Publication year - 2021
Publication title -
synapse
Language(s) - English
Resource type - Journals
SCImago Journal Rank - 0.809
H-Index - 106
eISSN - 1098-2396
pISSN - 0887-4476
DOI - 10.1002/syn.22192
Subject(s) - cognition , medicine , endocrinology , anxiety , dementia , corticosterone , cognitive decline , amyloid beta , oxidative stress , effects of sleep deprivation on cognitive performance , disease , neuroscience , pathology , psychology , physiology , hormone , psychiatry
Concerns are growing that exposure to environmental pollutants, such as traffic noise, might cause cognitive impairments and predispose individuals toward the development of Alzheimer's disease (AD) dementia.

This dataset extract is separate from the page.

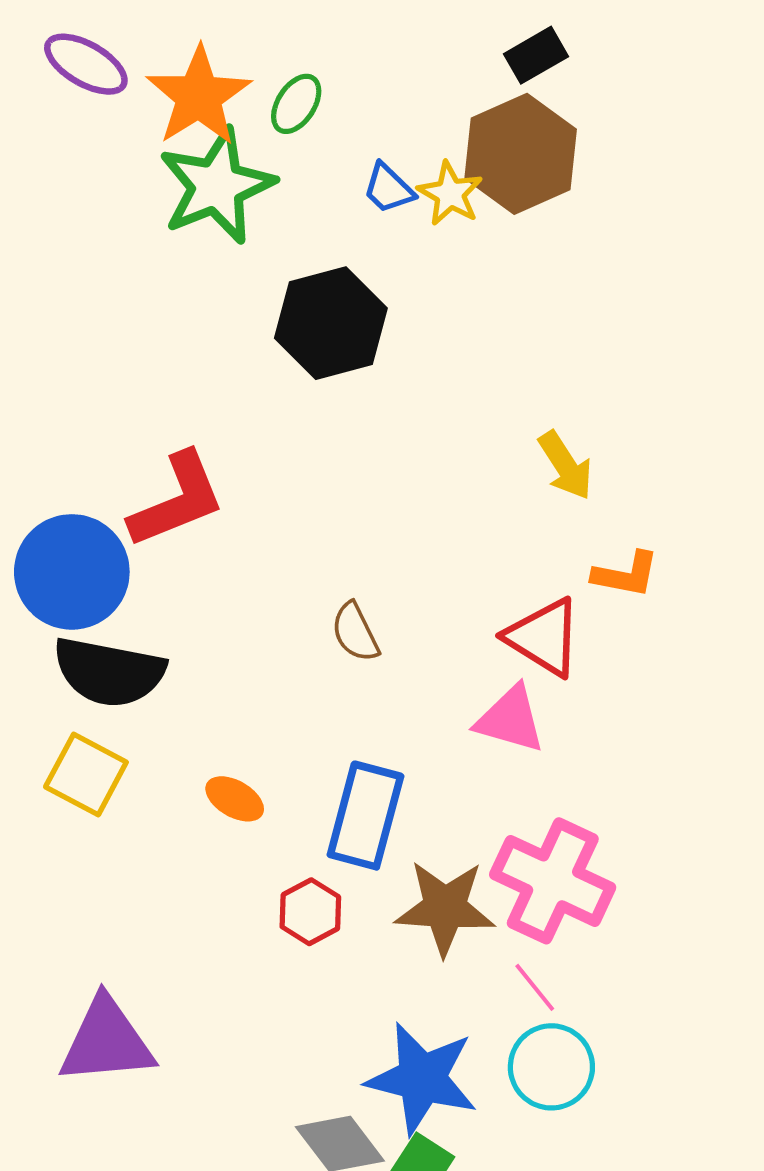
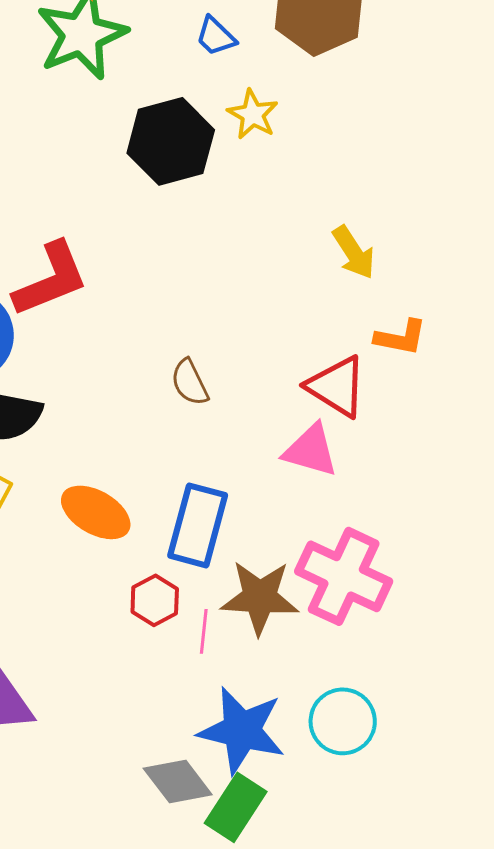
yellow star: (450, 194) -> (253, 114), moved
orange ellipse: (235, 799) -> (96, 512), size x1.5
pink line: (535, 987) -> (204, 631), moved, turned 45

In this study in a knock‐in mouse model of AD, we investigated how chronic traffic noise exposure (CTNE) impacts cognitive performance and amyloid‐beta (Aβ) pathology. A group of APP NL‐G‐F/NL‐G‐F mice was exposed to CTNE (70 dB A , 8 hr/day for 1 month) and compared with nonexposed counterparts. Following CTNE, an increase in hypothalamic–pituitary–adrenal (HPA) axis responsivity was observed by corticosterone assay of the blood. One month after CTNE, the CTNE group demonstrated impairments in cognitive and motor functions, and indications of anxiety‐like behavior, relative to the control animals. The noise‐exposed group also showed elevated Aβ aggregation, as inferred by a greater number of plaques and larger average plaque size in various regions of the brain, including regions involved in stress regulation. The results support that noise‐associated dysregulation of the neuroendocrine system as a potential risk factor for developing cognitive impairment and Aβ pathology, which should be further investigated in human studies.